> _Problem_: Within the data below, count every line that includes "fiyat" and report the total alone.

> _Extracted page text data_:
■ ■ ■ ■ ■ ■ ■
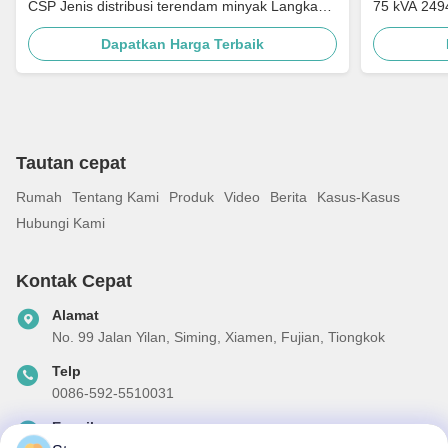
CSP Jenis distribusi terendam minyak Langkah
75 kVA 249
Turun 4160v Ke 480v
Untuk Distr
Dapatkan Harga Terbaik
Tautan cepat
Rumah
Tentang Kami
Produk
Video
Berita
Kasus-Kasus
Hubungi Kami
Kontak Cepat
Alamat
No. 99 Jalan Yilan, Siming, Xiamen, Fujian, Tiongkok
Telp
0086-592-5510031
E-mail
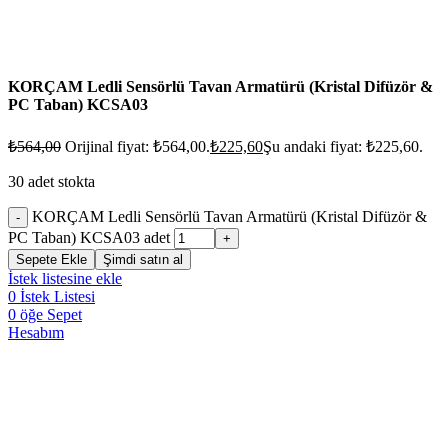
KORÇAM Ledli Sensörlü Tavan Armatürü (Kristal Difüzör &
PC Taban) KCSA03
₺
564,00
Orijinal fiyat: ₺564,00.
₺
225,60
Şu andaki fiyat: ₺225,60.
30 adet stokta
KORÇAM Ledli Sensörlü Tavan Armatürü (Kristal Difüzör &
PC Taban) KCSA03 adet
Sepete Ekle
Şimdi satın al
İstek listesine ekle
0
İstek Listesi
0
öğe
Sepet
Hesabım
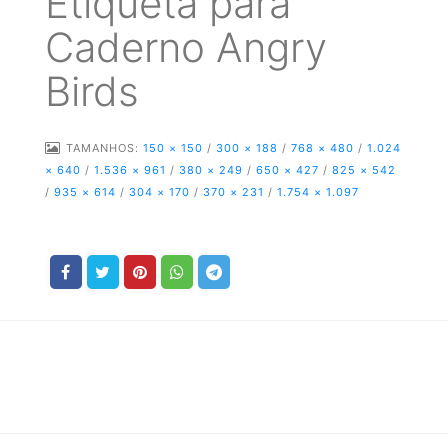
Etiqueta para
Caderno Angry
Birds
TAMANHOS:
150 × 150
/
300 × 188
/
768 × 480
/
1.024
× 640
/
1.536 × 961
/
380 × 249
/
650 × 427
/
825 × 542
/
935 × 614
/
304 × 170
/
370 × 231
/
1.754 × 1.097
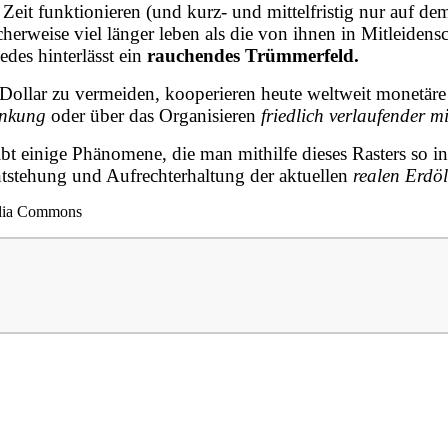
Zeit funktionieren (und kurz- und mittelfristig nur auf de
cherweise viel länger leben als die von ihnen in Mitleiden
edes hinterlässt ein
rauchendes Trümmerfeld.
Dollar zu vermeiden, kooperieren heute weltweit monetär
enkung
oder über das Organisieren
friedlich verlaufender mi
gibt einige Phänomene, die man mithilfe dieses Rasters so i
Entstehung und Aufrechterhaltung der aktuellen
realen Erd
edia Commons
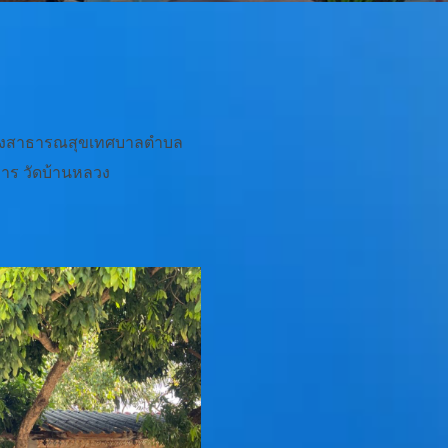
ห้กองสาธารณสุขเทศบาลตำบล
การ วัดบ้านหลวง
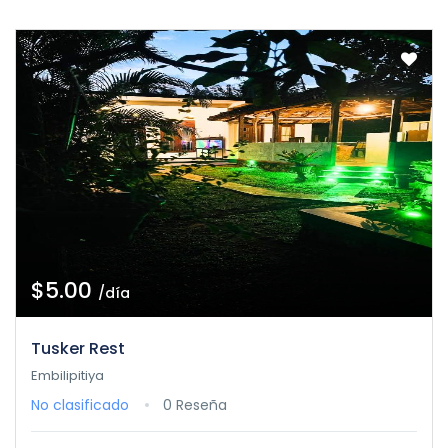
$5.00
/día
Tusker Rest
Embilipitiya
No clasificado
0 Reseña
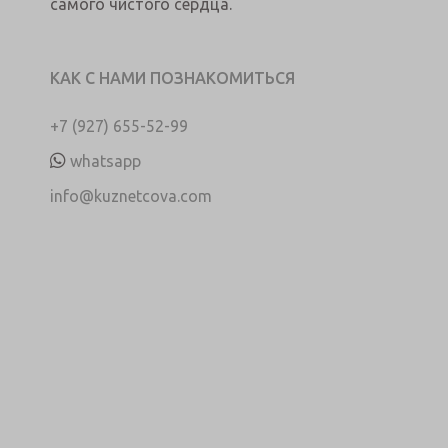
самого чистого сердца.
КАК С НАМИ ПОЗНАКОМИТЬСЯ
+7 (927) 655-52-99
whatsapp
info@kuznetcova.com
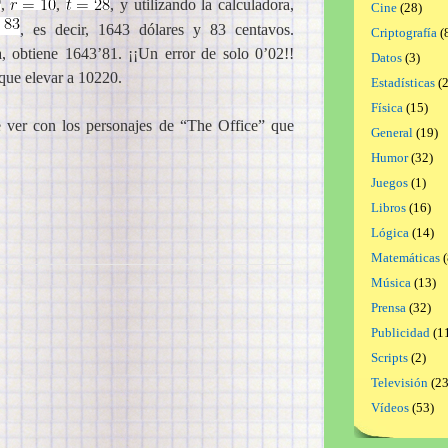
,
,
, y utilizando la calculadora,
Cine
(28)
, es decir, 1643 dólares y 83 centavos.
Criptografía
(
, obtiene 1643’81. ¡¡Un error de solo 0’02!!
Datos
(3)
que elevar a 10220.
Estadísticas
(2
Física
(15)
 ver con los personajes de “The Office” que
General
(19)
Humor
(32)
Juegos
(1)
Libros
(16)
Lógica
(14)
Matemáticas
(
Música
(13)
Prensa
(32)
Publicidad
(1
Scripts
(2)
Televisión
(23
Vídeos
(53)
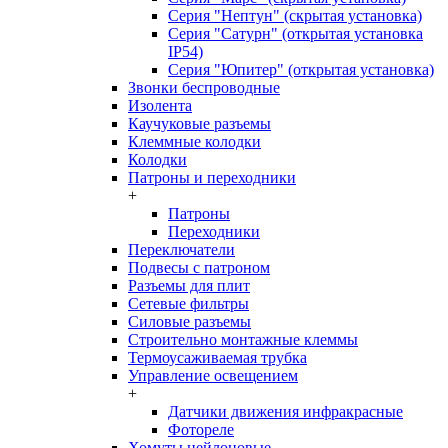
Серия "Нептун" (скрытая установка)
Серия "Сатурн" (открытая установка
IP54)
Серия "Юпитер" (открытая установка)
Звонки беспроводные
Изолента
Каучуковые разъемы
Клеммные колодки
Колодки
Патроны и переходники
+
Патроны
Переходники
Переключатели
Подвесы с патроном
Разъемы для плит
Сетевые фильтры
Силовые разъемы
Строительно монтажные клеммы
Термоусаживаемая трубка
Управление освещением
+
Датчики движения инфракрасные
Фотореле
Хомуты нейлоновые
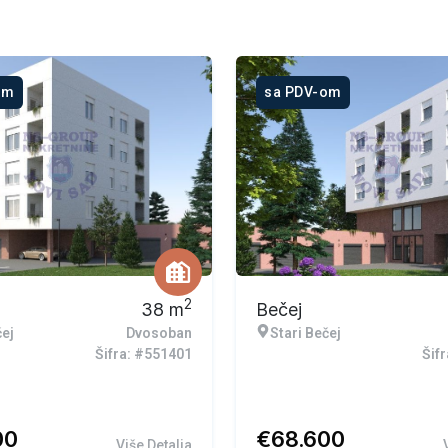
om
sa PDV-om
2
38
m
Bečej
čej
Dvosoban
Stari Bečej
Šifra: #551401
Šif
00
€
68.600
Više Detalja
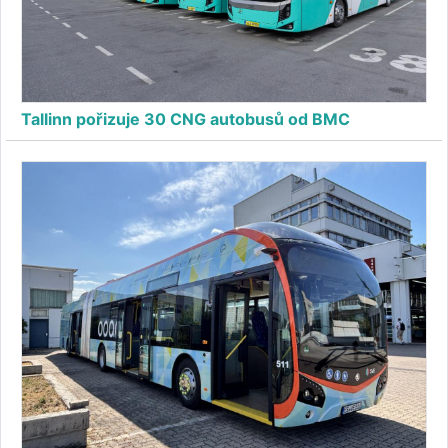
Tallinn pořizuje 30 CNG autobusů od BMC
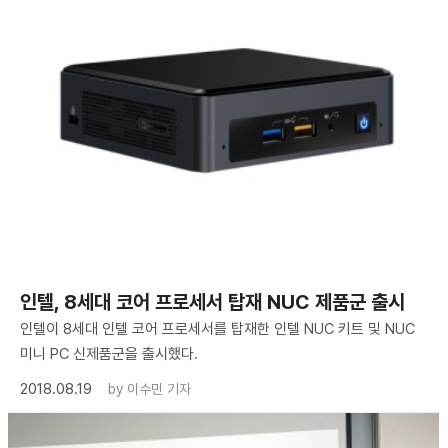
인텔, 8세대 코어 프로세서 탑재 NUC 제품군 출시
인텔이 8세대 인텔 코어 프로세서를 탑재한 인텔 NUC 키트 및 NUC
미니 PC 신제품군을 출시했다.
2018.08.19
by
이수민 기자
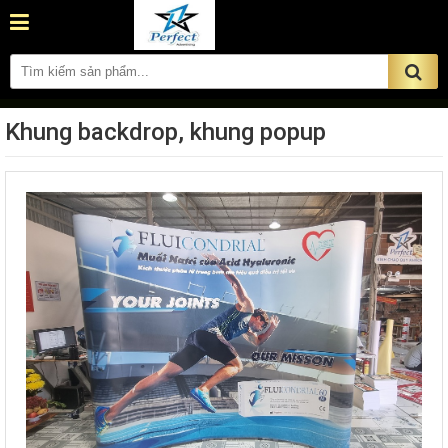
bạn tốt nhất !
Khung backdrop, khung popup
ĐẶT HÀNG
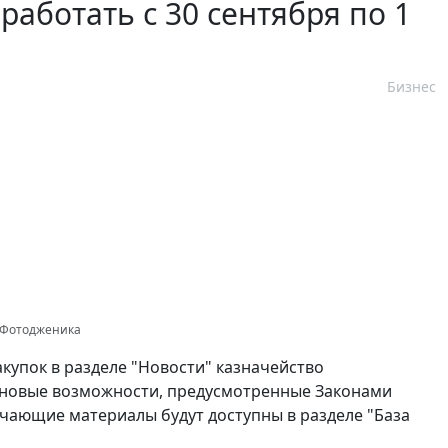
работать с 30 сентября по 1
Бизнес
к Фотодженика
упок в разделе "Новости" казначейство
ы новые возможности, предусмотренные Законами
учающие материалы будут доступны в разделе "База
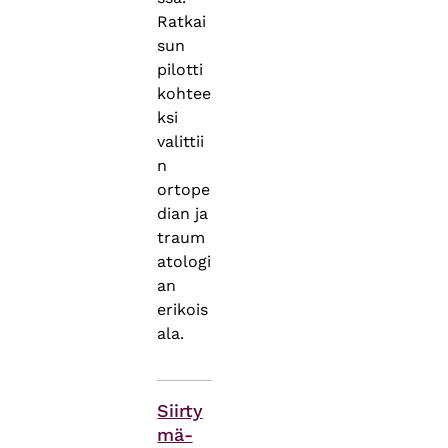
Ratkai
sun
pilotti
kohtee
ksi
valittii
n
ortope
dian ja
traum
atologi
an
erikois
ala.
Asiasanat
Siirty
mä-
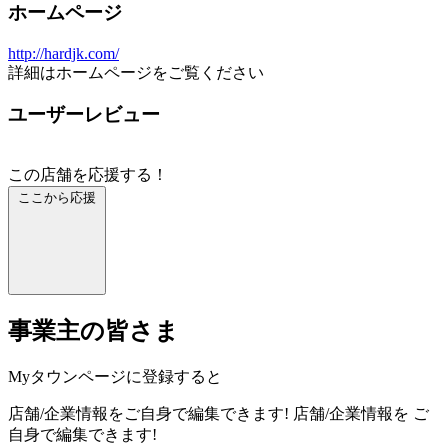
ホームページ
http://hardjk.com/
詳細はホームページをご覧ください
ユーザーレビュー
この店舗を応援する！
ここから応援
事業主の皆さま
Myタウンページに登録すると
店舗/企業情報をご自身で編集できます!
店舗/企業情報を
ご
自身で編集できます!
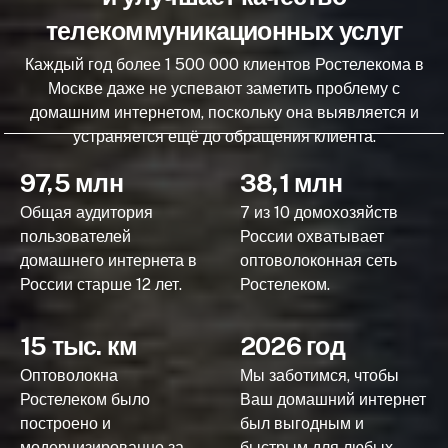
телекоммуникационных услуг
Каждый год более 1 500 000 клиентов Ростелекома в
Москве даже не успевают заметить проблему с
домашним интернетом, поскольку она выявляется и
устраняется ещё до обращения клиента.
97,5 млн
38,1 млн
Общая аудитория
7 из 10 домохозяйств
пользователей
России охватывает
домашнего интернета в
оптоволоконная сеть
России старше 12 лет.
Ростелеком.
15 тыс. км
2026 год
Оптоволокна
Мы заботимся, чтобы
Ростелеком было
Ваш домашний интернет
построено и
был выгодным и
модернизированно за
быстрым для любых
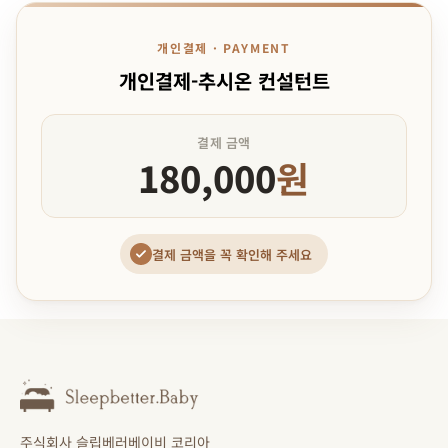
개인결제 · PAYMENT
개인결제-추시온 컨설턴트
결제 금액
180,000
원
결제 금액을 꼭 확인해 주세요
주식회사 슬립베러베이비 코리아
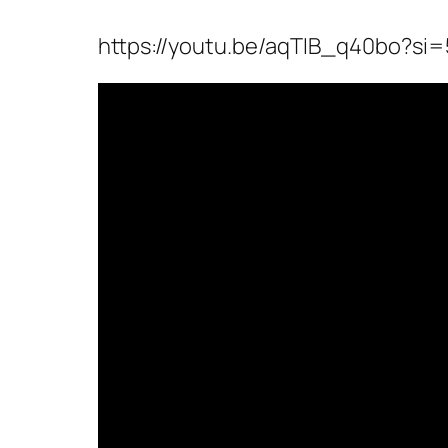
https://youtu.be/aqTIB_q40bo?s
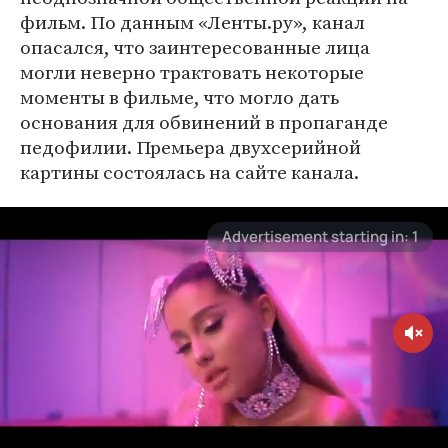
фильм. По данным «Ленты.ру», канал
опасался, что заинтересованные лица
могли неверно трактовать некоторые
моменты в фильме, что могло дать
основания для обвинений в пропаганде
педофилии. Премьера двухсерийной
картины состоялась на сайте канала.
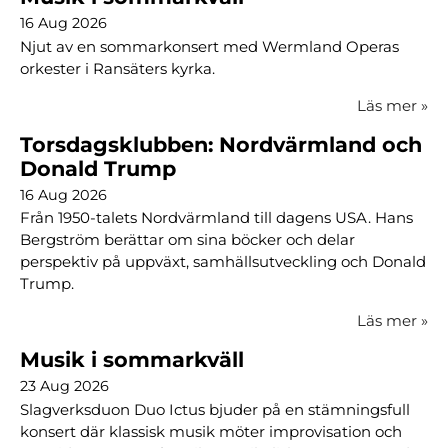
16 Aug 2026
Njut av en sommarkonsert med Wermland Operas
orkester i Ransäters kyrka.
Läs mer
»
Torsdagsklubben: Nordvärmland och
Donald Trump
16 Aug 2026
Från 1950-talets Nordvärmland till dagens USA. Hans
Bergström berättar om sina böcker och delar
perspektiv på uppväxt, samhällsutveckling och Donald
Trump.
Läs mer
»
Musik i sommarkväll
23 Aug 2026
Slagverksduon Duo Ictus bjuder på en stämningsfull
konsert där klassisk musik möter improvisation och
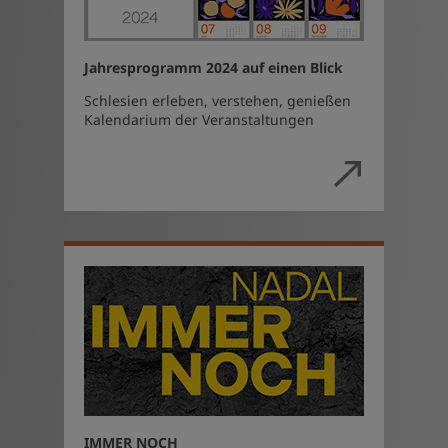
Jahresprogramm 2024 auf einen Blick
Schlesien erleben, verstehen, genießen
Kalendarium der Veranstaltungen
IMMER NOCH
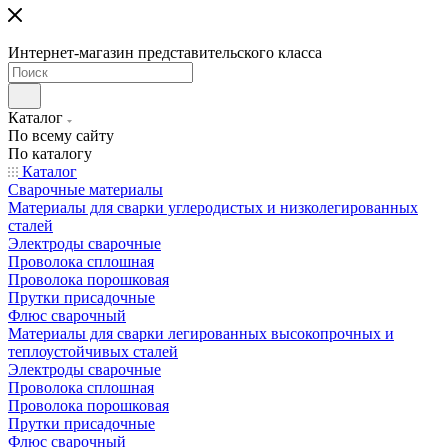
Интернет-магазин представительского класса
Каталог
По всему сайту
По каталогу
Каталог
Сварочные материалы
Материалы для сварки углеродистых и низколегированных
сталей
Электроды сварочные
Проволока сплошная
Проволока порошковая
Прутки присадочные
Флюс сварочный
Материалы для сварки легированных высокопрочных и
теплоустойчивых сталей
Электроды сварочные
Проволока сплошная
Проволока порошковая
Прутки присадочные
Флюс сварочный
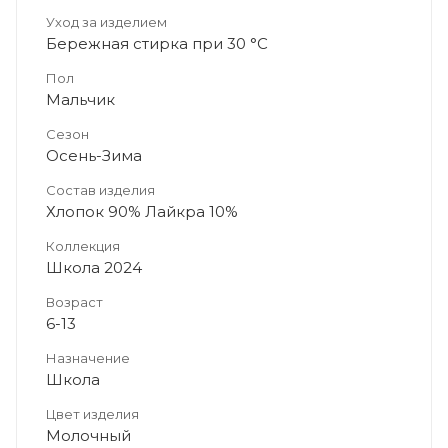
Уход за изделием
Бережная стирка при 30 °C
Пол
Мальчик
Сезон
Осень-Зима
Состав изделия
Хлопок 90% Лайкра 10%
Коллекция
Школа 2024
Возраст
6-13
Назначение
Школа
Цвет изделия
Молочный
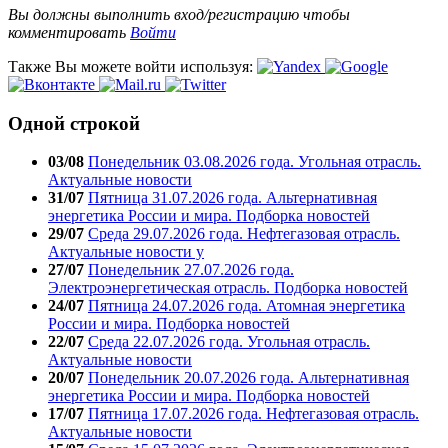
Вы должны выполнить вход/регистрацию чтобы
комментировать
Войти
Также Вы можете войти используя:
Одной строкой
03/08
Понедельник 03.08.2026 года. Угольная отрасль.
Актуальные новости
31/07
Пятница 31.07.2026 года. Альтернативная
энергетика России и мира. Подборка новостей
29/07
Среда 29.07.2026 года. Нефтегазовая отрасль.
Актуальные новости у
27/07
Понедельник 27.07.2026 года.
Электроэнергетическая отрасль. Подборка новостей
24/07
Пятница 24.07.2026 года. Атомная энергетика
России и мира. Подборка новостей
22/07
Среда 22.07.2026 года. Угольная отрасль.
Актуальные новости
20/07
Понедельник 20.07.2026 года. Альтернативная
энергетика России и мира. Подборка новостей
17/07
Пятница 17.07.2026 года. Нефтегазовая отрасль.
Актуальные новости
■ ■ ■ ■ ■ ■ ■
> _Answer space_: 2